長峡仁衛は目の前に歩く女性の姿を確認した。

茶色い髪、左側の髪を三つ編みにして輪っかの様に仕立てた、紫水晶の様な綺麗な目をする女性だった。


「長峡」


目の前に立つ女性に長峡仁衛の名前を呼ばれる。

近くに居た銀鏡小綿が頭を下げて挨拶を行う。


「おはようございます。贄波さん」


「えっと……」


「贄波瑠璃。貴方、記憶喪失なんでしょ?」


と、長峡仁衛の事情を把握しているらしい。


「あ、あぁ……」


「ついでに、はい」


そう言って、贄波瑠璃は手に持つモノを長峡仁衛に渡した。

それは蛇の様に長く、革で出来たベルトだった。

それも、長峡仁衛が使用していたベルトに酷似している。


「え?え、これ……」


「ちゃんと採寸しといたから」


「どういう意味……」


「贄波さんは、じんさんの公式ストーカーです」


「公式ストーカーって何!?」


長峡仁衛は驚愕した。

こんな美人が自分のストーカーなどあり得ない。


「勘違いしないで。

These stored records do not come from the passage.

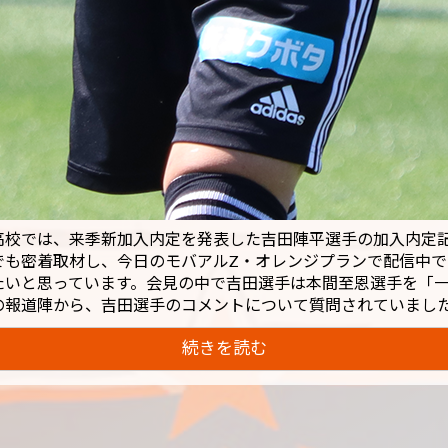
高校では、来季新加入内定を発表した吉田陣平選手の加入内定
でも密着取材し、今日のモバアルZ・オレンジプランで配信中で
たいと思っています。会見の中で吉田選手は本間至恩選手を「
の報道陣から、吉田選手のコメントについて質問されていまし
続きを読む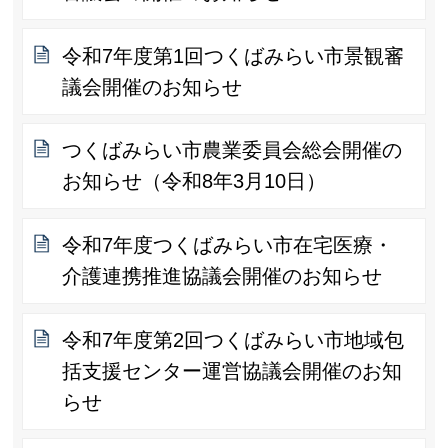
令和7年度第1回つくばみらい市景観審
議会開催のお知らせ
つくばみらい市農業委員会総会開催の
お知らせ（令和8年3月10日）
令和7年度つくばみらい市在宅医療・
介護連携推進協議会開催のお知らせ
令和7年度第2回つくばみらい市地域包
括支援センター運営協議会開催のお知
らせ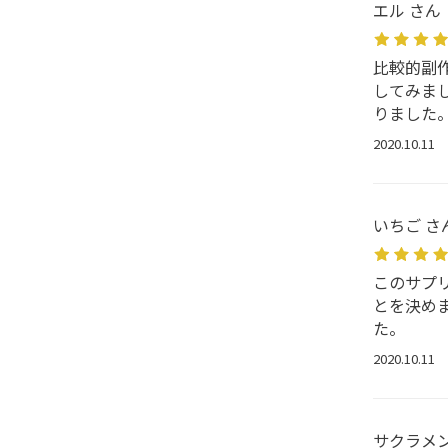
エル さん
比較的副
してみま
りました
2020.10.11
いちご さ
このサプ
とを決め
た。
2020.10.11
サクラメン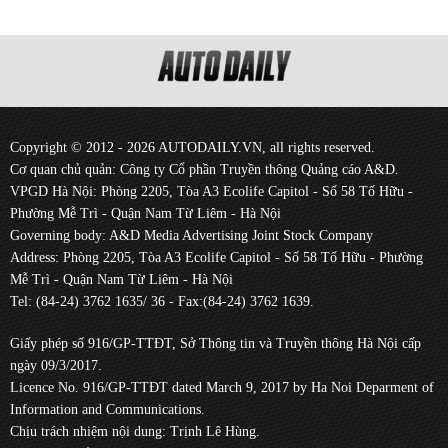
Copyright © 2012 - 2026 AUTODAILY.VN, all rights reserved.
Cơ quan chủ quản: Công ty Cổ phần Truyền thông Quảng cáo A&D.
VPGD Hà Nội: Phòng 2205, Tòa A3 Ecolife Capitol - Số 58 Tố Hữu -
Phường Mễ Trì - Quận Nam Từ Liêm - Hà Nội
Governing body: A&D Media Advertising Joint Stock Company
Address: Phòng 2205, Tòa A3 Ecolife Capitol - Số 58 Tố Hữu - Phường
Mễ Trì - Quận Nam Từ Liêm - Hà Nội
Tel: (84-24) 3762 1635/ 36 - Fax:(84-24) 3762 1639.
Giấy phép số 916/GP-TTĐT, Sở Thông tin và Truyền thông Hà Nội cấp
ngày 09/3/2017.
Licence No. 916/GP-TTĐT dated March 9, 2017 by Ha Noi Deparment of
Information and Communications.
Chịu trách nhiệm nội dung: Trịnh Lê Hùng.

私はただ貴方に恩返しをしているだけだから」


「恩返しって……俺、なにをしたんだ?」


「何って……そ、そんなの言わせないでよ、変態」


変態と言われる長峡仁衛。

益々、彼女との関係性が良く分からなくなっていた。


「ほら、ベルト付けてあげるから、手を上げなさい」


「いえ、ベルトをするのは母の仕事ですので、お気持ちだけで十分です」


そう言って銀鏡小綿と贄波瑠璃がベルトを握り締める。

ぎりぎりと、二人の視線が重なって火花を散らした。


「いや、……俺がするから」


二人の手からベルトを取って、長峡仁衛は自らの腰にベルトを装着する。


(記憶喪失前の俺って一体何をしたんだ?)


そんな疑問だけが浮かんでしまう。


「折角なのでお茶でも」


「そうね……何か持ってるのかしら?」


「はい、常にお茶とお弁当は持ち歩いています」


そうして三人は何処かで弁当を食べる事にした。

体を動かして、丁度腹が空いている時間帯。

長峡仁衛は二人と共に何処か空いた教室へと向かうのだった。